Diritto penale
28 | 05 | 2025
Illegittimità costituzionale dell’art. 63, terzo comma, c.p.: recidiva semplice e criterio di proporzionalità della pena
Redazione La Tribuna
La Corte costituzionale, con sentenza n. 74 del 27 maggio 2025, ha dichiarato l'illegittimità costituzionale dell'art. 63, terzo comma c.p., nella parte in cui non prevede che "Quando concorrono una circostanza per cui la legge stabilisce una pena di specie diversa da quella ordinaria del reato o una circostanza ad effetto speciale e la recidiva di cui all’art. 99, primo comma, cod. pen., si applica soltanto la pena stabilita per la circostanza più grave, ma il giudice può aumentarla".
La pronuncia, sollecitata dal Tribunale di Firenze, valorizza in modo incisivo i principi di proporzionalità della pena (art. 3 Cost.) e di finalità rieducativa della sanzione penale (art. 27, terzo comma, Cost.), evidenziando l’irragionevolezza di una disciplina che, paradossalmente, impone un aumento obbligatorio di un terzo per la recidiva semplice, mentre lascia al giudice un margine di discrezionalità più ampio in caso di recidiva qualificata, pur più grave.

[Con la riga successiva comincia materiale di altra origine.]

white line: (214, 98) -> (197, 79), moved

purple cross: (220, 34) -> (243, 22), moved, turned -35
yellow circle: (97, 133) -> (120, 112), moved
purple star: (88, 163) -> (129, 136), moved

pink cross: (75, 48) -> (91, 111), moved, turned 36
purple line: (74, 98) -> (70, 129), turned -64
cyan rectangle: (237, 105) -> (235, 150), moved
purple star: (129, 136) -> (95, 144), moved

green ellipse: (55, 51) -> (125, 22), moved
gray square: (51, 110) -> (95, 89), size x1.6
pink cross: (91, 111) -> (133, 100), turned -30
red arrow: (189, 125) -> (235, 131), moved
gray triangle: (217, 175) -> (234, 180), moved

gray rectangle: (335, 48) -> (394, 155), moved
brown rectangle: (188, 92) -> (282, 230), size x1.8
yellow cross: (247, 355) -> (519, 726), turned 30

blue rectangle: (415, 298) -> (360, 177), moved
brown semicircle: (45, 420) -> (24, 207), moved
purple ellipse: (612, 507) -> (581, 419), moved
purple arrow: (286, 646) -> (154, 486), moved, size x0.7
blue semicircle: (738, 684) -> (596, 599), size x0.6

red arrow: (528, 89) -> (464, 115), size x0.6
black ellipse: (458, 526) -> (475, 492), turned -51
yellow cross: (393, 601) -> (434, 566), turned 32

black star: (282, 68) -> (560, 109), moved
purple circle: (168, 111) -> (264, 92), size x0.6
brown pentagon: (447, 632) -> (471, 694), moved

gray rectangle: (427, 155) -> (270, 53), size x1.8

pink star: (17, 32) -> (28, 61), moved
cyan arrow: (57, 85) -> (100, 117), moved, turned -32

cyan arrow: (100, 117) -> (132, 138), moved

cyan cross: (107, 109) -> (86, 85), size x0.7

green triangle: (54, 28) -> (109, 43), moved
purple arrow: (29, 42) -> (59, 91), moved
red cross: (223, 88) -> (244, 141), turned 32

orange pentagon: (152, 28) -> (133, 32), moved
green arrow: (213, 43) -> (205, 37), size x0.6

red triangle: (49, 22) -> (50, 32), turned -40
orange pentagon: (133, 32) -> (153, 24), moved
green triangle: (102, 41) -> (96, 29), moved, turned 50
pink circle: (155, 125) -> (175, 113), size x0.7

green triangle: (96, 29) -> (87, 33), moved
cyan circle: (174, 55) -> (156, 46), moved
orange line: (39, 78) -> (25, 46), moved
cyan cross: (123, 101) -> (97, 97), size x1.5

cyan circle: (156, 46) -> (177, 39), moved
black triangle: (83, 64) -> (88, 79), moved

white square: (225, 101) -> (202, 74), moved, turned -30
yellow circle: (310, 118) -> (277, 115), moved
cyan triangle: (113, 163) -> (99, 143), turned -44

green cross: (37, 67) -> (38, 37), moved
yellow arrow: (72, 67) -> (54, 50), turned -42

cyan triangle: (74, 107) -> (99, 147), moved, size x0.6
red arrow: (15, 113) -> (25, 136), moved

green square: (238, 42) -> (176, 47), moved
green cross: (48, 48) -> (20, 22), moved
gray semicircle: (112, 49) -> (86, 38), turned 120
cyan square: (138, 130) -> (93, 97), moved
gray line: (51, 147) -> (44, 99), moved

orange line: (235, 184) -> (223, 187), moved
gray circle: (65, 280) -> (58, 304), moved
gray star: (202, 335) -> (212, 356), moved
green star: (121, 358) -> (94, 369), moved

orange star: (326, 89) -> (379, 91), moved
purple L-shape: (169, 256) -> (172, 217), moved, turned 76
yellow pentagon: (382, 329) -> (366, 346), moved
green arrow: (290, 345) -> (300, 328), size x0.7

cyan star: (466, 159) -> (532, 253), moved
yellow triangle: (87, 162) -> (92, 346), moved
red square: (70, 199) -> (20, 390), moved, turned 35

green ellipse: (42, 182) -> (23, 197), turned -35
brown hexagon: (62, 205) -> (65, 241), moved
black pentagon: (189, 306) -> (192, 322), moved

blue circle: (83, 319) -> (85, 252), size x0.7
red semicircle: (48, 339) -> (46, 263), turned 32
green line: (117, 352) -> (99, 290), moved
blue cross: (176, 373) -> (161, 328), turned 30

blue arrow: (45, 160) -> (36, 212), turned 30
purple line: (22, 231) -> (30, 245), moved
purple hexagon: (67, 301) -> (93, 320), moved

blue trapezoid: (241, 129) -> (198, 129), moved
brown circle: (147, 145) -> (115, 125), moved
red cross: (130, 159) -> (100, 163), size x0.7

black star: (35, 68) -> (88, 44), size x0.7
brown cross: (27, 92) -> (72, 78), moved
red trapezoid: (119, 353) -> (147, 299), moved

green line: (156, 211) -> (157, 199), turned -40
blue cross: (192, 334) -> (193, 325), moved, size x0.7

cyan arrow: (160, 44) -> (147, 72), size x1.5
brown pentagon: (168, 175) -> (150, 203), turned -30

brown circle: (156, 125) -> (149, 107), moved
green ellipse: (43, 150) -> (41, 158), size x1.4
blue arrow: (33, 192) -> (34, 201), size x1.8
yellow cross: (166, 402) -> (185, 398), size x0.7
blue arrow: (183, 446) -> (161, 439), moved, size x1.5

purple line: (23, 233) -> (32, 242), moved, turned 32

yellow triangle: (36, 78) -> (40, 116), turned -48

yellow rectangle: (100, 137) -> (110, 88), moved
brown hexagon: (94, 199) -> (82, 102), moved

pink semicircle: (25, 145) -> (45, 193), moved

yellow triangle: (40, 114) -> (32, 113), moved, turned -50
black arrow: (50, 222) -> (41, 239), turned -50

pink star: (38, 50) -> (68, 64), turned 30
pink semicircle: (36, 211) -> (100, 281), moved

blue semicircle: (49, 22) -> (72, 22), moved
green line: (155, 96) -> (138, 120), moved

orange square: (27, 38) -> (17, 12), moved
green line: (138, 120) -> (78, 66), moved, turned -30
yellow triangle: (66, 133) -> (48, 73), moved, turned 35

Pertanto, la Corte introduce una formula correttiva che armonizza il trattamento sanzionatorio delle circostanze aggravanti comuni e speciali, stabilendo che, in caso di concorso tra recidiva semplice e circostanze più gravi, si applica la pena stabilita per la circostanza più grave, con possibilità per il giudice di aumentarla, senza obblighi automatici.